The company said the price tag for voretigene neparvovec-rzyl (Luxturna) reflects patient and insurer concerns about access and cost, according to Reuters. Luxturna, approved in December by the FDA, is designed to be given just once.
Spark said it has created a number of payment models to help reduce costs for insurers by allowing installment payments over a number of years and to ensure financial concerns do not hinder access for patients. For instance, the company said, it has reached agreement in principle with Harvard Pilgrim make Luxturna available under an outcomes-based rebate arrangement, and it is negotiating with other insurers. Such arrangements could include Spark paying rebates if patient outcomes fail to meet specified thresholds for efficacy in both the short term (30–90 days) and long term (30 months).
“The price reflects the stakeholder considerations we have learned about these past months,” the company said in a statement, “and our need to build a sustainable company that addresses the unmet needs of patients with genetic diseases.”
Luxturna has the highest list price of any drug, although the ultimate cost for patients and insurers may be less than for other expensive drugs that must be given every year for life.

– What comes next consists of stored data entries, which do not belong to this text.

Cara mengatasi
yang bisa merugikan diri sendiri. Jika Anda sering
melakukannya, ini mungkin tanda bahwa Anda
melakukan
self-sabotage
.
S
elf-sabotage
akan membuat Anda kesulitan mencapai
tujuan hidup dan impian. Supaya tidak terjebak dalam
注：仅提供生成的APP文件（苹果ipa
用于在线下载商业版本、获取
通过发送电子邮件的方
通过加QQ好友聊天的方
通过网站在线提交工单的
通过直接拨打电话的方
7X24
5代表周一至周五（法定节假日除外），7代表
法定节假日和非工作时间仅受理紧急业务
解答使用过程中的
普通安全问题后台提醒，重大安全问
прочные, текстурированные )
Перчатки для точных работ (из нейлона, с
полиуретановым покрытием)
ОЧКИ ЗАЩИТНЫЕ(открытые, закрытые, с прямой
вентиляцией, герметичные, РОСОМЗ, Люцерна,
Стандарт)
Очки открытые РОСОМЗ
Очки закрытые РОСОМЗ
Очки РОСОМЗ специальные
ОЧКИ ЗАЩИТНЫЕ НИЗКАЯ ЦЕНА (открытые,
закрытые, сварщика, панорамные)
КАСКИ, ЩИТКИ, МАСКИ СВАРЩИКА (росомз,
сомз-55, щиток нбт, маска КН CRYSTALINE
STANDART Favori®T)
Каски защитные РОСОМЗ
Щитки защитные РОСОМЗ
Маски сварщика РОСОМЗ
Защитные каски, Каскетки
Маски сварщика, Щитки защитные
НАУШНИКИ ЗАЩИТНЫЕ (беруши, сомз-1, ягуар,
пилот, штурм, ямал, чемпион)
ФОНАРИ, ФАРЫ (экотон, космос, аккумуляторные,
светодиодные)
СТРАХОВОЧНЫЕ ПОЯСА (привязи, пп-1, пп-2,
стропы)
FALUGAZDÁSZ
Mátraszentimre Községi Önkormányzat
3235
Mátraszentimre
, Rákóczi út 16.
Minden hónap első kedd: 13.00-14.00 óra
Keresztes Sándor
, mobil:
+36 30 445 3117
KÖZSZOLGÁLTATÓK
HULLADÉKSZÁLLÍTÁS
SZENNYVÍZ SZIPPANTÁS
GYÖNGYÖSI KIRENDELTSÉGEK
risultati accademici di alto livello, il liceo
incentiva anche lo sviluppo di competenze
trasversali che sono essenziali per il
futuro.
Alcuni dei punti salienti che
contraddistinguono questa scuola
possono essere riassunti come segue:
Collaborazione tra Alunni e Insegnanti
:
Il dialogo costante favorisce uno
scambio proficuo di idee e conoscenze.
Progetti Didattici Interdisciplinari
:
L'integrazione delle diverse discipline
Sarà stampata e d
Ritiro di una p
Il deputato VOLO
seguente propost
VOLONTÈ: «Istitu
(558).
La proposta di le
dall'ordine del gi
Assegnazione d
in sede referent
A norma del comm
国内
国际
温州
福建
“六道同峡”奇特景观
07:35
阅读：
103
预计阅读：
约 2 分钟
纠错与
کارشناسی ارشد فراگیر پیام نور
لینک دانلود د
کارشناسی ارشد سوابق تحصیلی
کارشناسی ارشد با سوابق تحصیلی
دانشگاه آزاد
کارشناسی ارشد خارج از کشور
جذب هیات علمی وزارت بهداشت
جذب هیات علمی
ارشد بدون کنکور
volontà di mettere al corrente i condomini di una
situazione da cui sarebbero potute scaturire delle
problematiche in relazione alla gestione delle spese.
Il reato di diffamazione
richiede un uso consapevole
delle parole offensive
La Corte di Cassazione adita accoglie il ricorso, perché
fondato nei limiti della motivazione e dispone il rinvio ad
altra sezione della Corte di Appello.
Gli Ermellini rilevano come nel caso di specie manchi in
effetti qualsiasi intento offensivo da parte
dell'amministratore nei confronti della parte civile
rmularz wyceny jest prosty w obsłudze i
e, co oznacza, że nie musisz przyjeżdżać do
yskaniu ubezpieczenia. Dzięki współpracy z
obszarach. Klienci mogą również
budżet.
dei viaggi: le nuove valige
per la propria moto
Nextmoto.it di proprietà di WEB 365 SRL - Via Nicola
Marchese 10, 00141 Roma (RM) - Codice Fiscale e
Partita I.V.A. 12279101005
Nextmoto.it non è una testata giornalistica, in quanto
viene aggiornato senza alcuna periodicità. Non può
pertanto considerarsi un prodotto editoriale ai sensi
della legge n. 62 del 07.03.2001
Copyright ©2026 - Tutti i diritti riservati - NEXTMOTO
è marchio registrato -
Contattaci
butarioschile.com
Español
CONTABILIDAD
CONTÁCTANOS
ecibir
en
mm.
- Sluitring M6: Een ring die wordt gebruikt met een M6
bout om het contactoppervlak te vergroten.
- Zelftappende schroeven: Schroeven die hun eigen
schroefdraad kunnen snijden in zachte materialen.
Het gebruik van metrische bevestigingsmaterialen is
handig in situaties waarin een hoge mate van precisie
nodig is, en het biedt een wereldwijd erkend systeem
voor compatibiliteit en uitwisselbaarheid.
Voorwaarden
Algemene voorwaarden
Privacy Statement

“We believe these pricing initiatives for a one-time treatment may widen the availability of the drug for patients,” Justin Kim, an analyst at Cantor Fitzgerald, said in a research note.
Luxturna treats inherited retinal disease caused by defects in a gene known as RPE65, which tells cells to produce an enzyme critical for normal vision. The condition affects between 1,000 and 2,000 people in the United States. The product works by delivering, via an eye injection, some 150 billion viral vector particles containing a correct copy of the RPE65 gene to retinal cells, restoring their ability to make the needed enzyme.
Clinical trials of Luxturna showed that 93% of participants experienced some improvement in their functional vision as measured by their ability to navigate obstacles in poor light after one year. It is unclear how long the benefit of the treatment will ultimately last.